Vedanta and Cairn finally win green light for $6bn deal
VEDANTA and Cairn investors cheered as the Indian government gave the green light for the firms’ $6bn (£3.7bn) oil deal yesterday afternoon.
After close to a year of talks with regulators, mining group Vedanta has been permitted to buy a controlling stake in Cairn India, with certain pre-conditions.
Cairn Energy agreed last August to sell a majority stake in Cairn India to Vedanta in a deal that was initially valued at up to $9.6bn.
But the sale, one of the largest in India’s energy sector, has been delayed due to a disagreement over royalty payments linked to Cairn India’s onshore oil assets.

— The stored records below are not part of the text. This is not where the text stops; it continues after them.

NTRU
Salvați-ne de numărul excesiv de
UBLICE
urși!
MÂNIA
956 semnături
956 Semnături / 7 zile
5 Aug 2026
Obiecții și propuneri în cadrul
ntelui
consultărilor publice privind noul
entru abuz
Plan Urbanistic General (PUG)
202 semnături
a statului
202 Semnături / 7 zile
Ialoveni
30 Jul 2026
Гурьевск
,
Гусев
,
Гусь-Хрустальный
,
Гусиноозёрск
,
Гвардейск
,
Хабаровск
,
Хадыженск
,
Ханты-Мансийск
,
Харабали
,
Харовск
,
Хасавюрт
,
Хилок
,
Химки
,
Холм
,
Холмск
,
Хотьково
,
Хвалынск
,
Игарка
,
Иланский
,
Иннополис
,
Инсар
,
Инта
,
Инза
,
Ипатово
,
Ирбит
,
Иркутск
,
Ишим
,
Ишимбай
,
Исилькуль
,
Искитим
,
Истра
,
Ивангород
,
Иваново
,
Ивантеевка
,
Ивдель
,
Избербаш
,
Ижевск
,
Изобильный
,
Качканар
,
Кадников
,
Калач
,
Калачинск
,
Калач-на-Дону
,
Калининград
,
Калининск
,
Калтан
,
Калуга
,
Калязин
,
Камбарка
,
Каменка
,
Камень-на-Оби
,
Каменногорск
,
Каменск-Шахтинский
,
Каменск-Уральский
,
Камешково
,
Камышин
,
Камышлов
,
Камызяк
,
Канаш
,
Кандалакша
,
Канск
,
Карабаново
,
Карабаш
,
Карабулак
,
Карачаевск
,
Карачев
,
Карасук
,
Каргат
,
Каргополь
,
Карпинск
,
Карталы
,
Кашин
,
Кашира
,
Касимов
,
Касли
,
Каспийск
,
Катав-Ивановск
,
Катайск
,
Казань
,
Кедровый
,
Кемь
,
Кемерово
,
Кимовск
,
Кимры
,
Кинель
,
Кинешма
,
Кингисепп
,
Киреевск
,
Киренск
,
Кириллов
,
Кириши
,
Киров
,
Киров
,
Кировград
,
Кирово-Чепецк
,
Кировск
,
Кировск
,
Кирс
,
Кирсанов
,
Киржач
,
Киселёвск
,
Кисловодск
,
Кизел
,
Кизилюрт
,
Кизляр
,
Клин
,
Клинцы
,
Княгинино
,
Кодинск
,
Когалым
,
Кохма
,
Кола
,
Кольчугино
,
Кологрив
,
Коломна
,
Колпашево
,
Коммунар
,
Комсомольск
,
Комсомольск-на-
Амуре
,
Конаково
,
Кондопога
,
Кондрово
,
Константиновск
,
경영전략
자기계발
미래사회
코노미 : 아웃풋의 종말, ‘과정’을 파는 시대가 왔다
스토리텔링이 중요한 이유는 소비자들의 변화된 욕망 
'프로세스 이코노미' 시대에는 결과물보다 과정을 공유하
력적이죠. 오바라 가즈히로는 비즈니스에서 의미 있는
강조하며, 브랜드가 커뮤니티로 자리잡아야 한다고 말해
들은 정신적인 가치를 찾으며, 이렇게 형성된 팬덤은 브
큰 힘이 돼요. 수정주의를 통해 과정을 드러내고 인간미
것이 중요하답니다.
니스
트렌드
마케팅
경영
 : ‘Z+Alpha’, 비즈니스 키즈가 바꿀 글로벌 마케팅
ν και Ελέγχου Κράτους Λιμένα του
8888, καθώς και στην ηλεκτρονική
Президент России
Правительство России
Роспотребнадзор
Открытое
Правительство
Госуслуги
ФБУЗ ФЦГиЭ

Vedanta must now share the burden of paying royalties on the sites with state-run Oil and Natural Gas Corp, which has a 30 per cent holding in the fields but currently pays 100 per cent of the royalties.
Earlier this week, Cairn and Vedanta agreed to cut the price of a 40 per cent stake by more than $600m in a hint that the firms would accept the costly royalty burden was part of the deal. The total royalty payments over the life of the asset are estimated at 180bn rupees (£2.5bn).

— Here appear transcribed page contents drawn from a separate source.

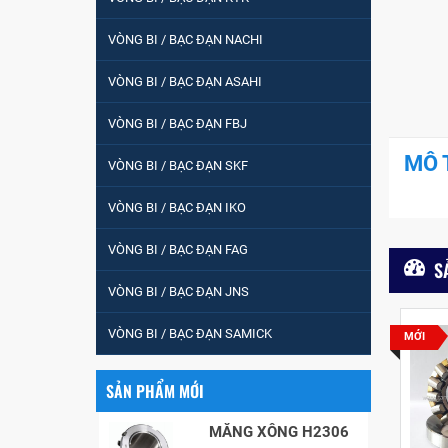
tròn : 698
VÒNG BI / BẠC ĐẠN NACHI
VÒNG BI PHS20
VÒNG BI / BẠC ĐẠN ASAHI
VÒNG BI / BẠC ĐẠN FBJ
5200
MÔ 
VÒNG BI / BẠC ĐẠN SKF
VÒNG BI / BẠC ĐẠN IKO
VÒNG BI / BẠC ĐẠN
VÒNG BI / BẠC ĐẠN FAG
CHÀ TRÒN 51105
S
VÒNG BI / BẠC ĐẠN JNS
VÒNG BI / BẠC ĐẠN
VÒNG BI / BẠC ĐẠN SAMICK
MỚI
CỐT BƠM NƯỚC
12x12x26
SẢN PHẨM MỚI
MĂNG XÔNG H2306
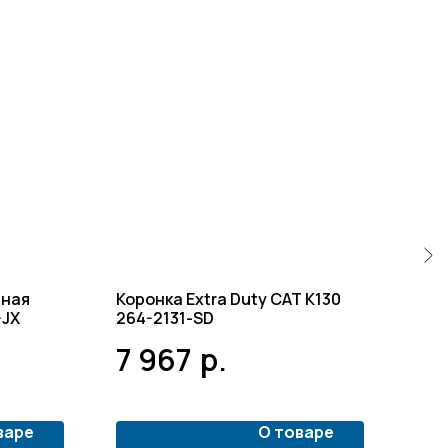
аная
Коронка Extra Duty CAT K130
Кор
-JX
264-2131-SD
VOE
7 967
р.
2 
варе
О товаре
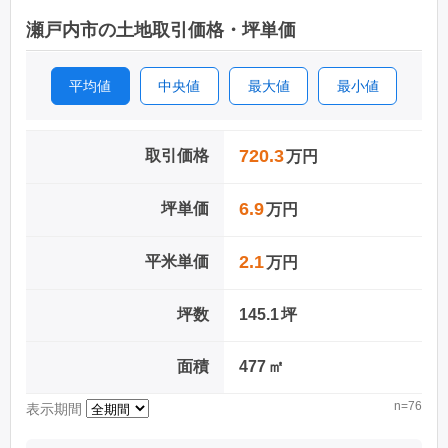
邑久町庄田
邑久町向山
瀬戸内市の土地取引価格・坪単価
邑久町福中
邑久町宗三
平均値
中央値
最大値
最小値
牛窓町鹿忍
邑久町北島
720.3
取引価格
万円
邑久町福谷
邑久町北池
6.9
坪単価
万円
邑久町下笠加
邑久町上笠加
2.1
平米単価
万円
邑久町福山
坪数
145.1
坪
面積
477
㎡
n=76
表示期間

Vedanta shares closed up three per cent at £20.94, having stayed roughly flat before the announcement, while Cairn gained 2.1 per cent to 414.8p.
Vedanta, which aims to own 28.5 per cent of Cairn India within the next two weeks, can now buy up further tranches through an open offer and from large shareholder Petronas, using the £1bn it raised in a bond issue last year.